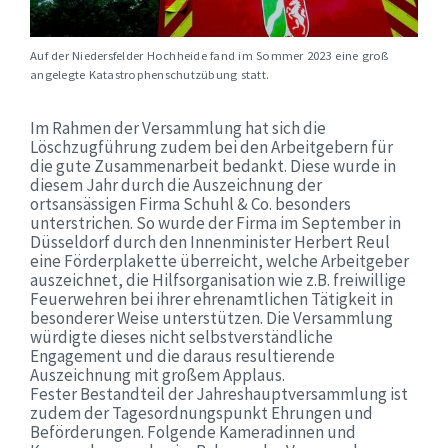
Auf der Niedersfelder Hochheide fand im Sommer 2023 eine groß
angelegte Katastrophenschutzübung statt.
Im Rahmen der Versammlung hat sich die
Löschzugführung zudem bei den Arbeitgebern für
die gute Zusammenarbeit bedankt. Diese wurde in
diesem Jahr durch die Auszeichnung der
ortsansässigen Firma Schuhl & Co. besonders
unterstrichen. So wurde der Firma im September in
Düsseldorf durch den Innenminister Herbert Reul
eine Förderplakette überreicht, welche Arbeitgeber
auszeichnet, die Hilfsorganisation wie z.B. freiwillige
Feuerwehren bei ihrer ehrenamtlichen Tätigkeit in
besonderer Weise unterstützen. Die Versammlung
würdigte dieses nicht selbstverständliche
Engagement und die daraus resultierende
Auszeichnung mit großem Applaus.
Fester Bestandteil der Jahreshauptversammlung ist
zudem der Tagesordnungspunkt Ehrungen und
Beförderungen. Folgende Kameradinnen und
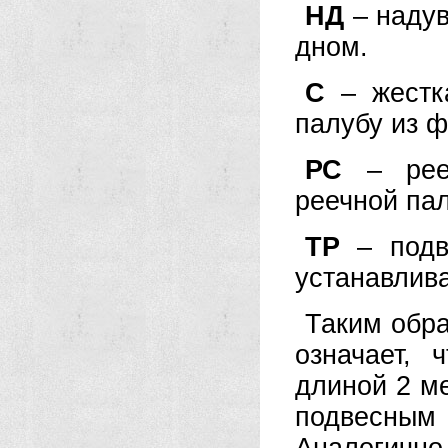
НД
– надув
дном.
С
– жестка
палубу из 
РС
– рееч
реечной па
ТР
– подв
устанавлива
Таким обр
означает, 
длиной 2 ме
подвесны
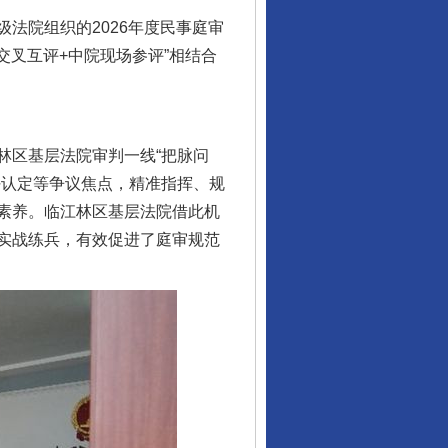
法院组织的2026年度民事庭审
交叉互评+中院现场参评”相结合
区基层法院审判一线“把脉问
任认定等争议焦点，精准指挥、规
素养。临江林区基层法院借此机
实战练兵，有效促进了庭审规范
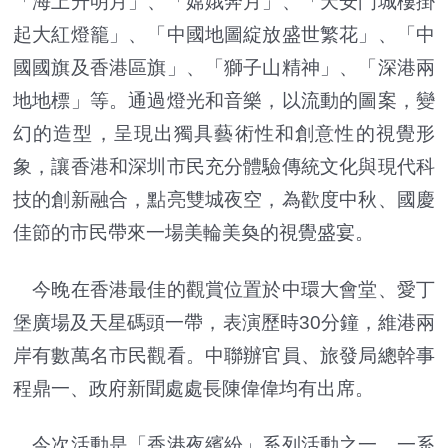
「海上升明月」、「嫦娥奔月」、「天安門城樓掛
起大紅燈籠」、「中國地圖綻放盛世繁花」、「中
國國旗及香港區旗」、「獅子山精神」、「深港兩
地地標」等。通過燈光和音樂，以流動的圖案，變
幻的造型，呈現出獨具藝術性和創意性的視覺形
象，讓香港和深圳市民充分體驗傳統文化與現代科
技的創新融合，點亮雙城夜空，為歡度中秋、國慶
佳節的市民帶來一場美輪美奐的視覺盛宴。
今晚在香港最佳的觀賞位置於中環大會堂、愛丁
堡廣場及天星碼頭一帶，表演歷時30分鐘，維港兩
岸有數萬名市民觀看。中聯辦官員、旅發局總幹事
程鼎一、政府新聞處處長陳偉偉均有出席。
今次活動是「香港夜繽紛」系列活動之一，一系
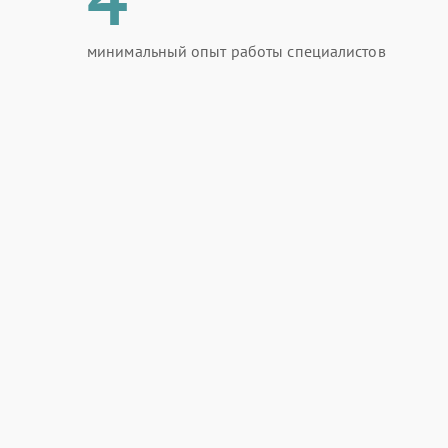
минимальный опыт работы специалистов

^^^^

Should the entries hold any pictures, please omit those and print the remaining text exactly.

Auf der Niedersfelder Hochheide fand im Sommer 2023 eine groß
angelegte Katastrophenschutzübung statt.
Im Rahmen der Versammlung hat sich die
Löschzugführung zudem bei den Arbeitgebern für
die gute Zusammenarbeit bedankt. Diese wurde in
diesem Jahr durch die Auszeichnung der
ortsansässigen Firma Schuhl & Co. besonders
unterstrichen. So wurde der Firma im September in
Düsseldorf durch den Innenminister Herbert Reul
eine Förderplakette überreicht, welche Arbeitgeber
auszeichnet, die Hilfsorganisation wie z.B. freiwillige
Feuerwehren bei ihrer ehrenamtlichen Tätigkeit in
besonderer Weise unterstützen. Die Versammlung
würdigte dieses nicht selbstverständliche
Engagement und die daraus resultierende
Auszeichnung mit großem Applaus.
Fester Bestandteil der Jahreshauptversammlung ist
zudem der Tagesordnungspunkt Ehrungen und
Beförderungen. Folgende Kameradinnen und
НД
– надув
дном.
С
– жестка
палубу из 
РС
– рееч
реечной па
ТР
– подв
устанавлива
Таким обр
означает, 
длиной 2 ме
подвесны
法院组织的2026年度民事庭审
交叉互评+中院现场参评”相结合
区基层法院审判一线“把脉问
任认定等争议焦点，精准指挥、规
素养。临江林区基层法院借此机
实战练兵，有效促进了庭审规范
「海上升明月」、「嫦娥奔月」、「天安門城樓掛
起大紅燈籠」、「中國地圖綻放盛世繁花」、「中
國國旗及香港區旗」、「獅子山精神」、「深港兩
地地標」等。通過燈光和音樂，以流動的圖案，變
幻的造型，呈現出獨具藝術性和創意性的視覺形
象，讓香港和深圳市民充分體驗傳統文化與現代科
技的創新融合，點亮雙城夜空，為歡度中秋、國慶
佳節的市民帶來一場美輪美奐的視覺盛宴。
今晚在香港最佳的觀賞位置於中環大會堂、愛丁
堡廣場及天星碼頭一帶，表演歷時30分鐘，維港兩
岸有數萬名市民觀看。中聯辦官員、旅發局總幹事
程鼎一、政府新聞處處長陳偉偉均有出席。
今次活動是「香港夜繽紛」系列活動之一，一系
минимальный опыт работы специалистов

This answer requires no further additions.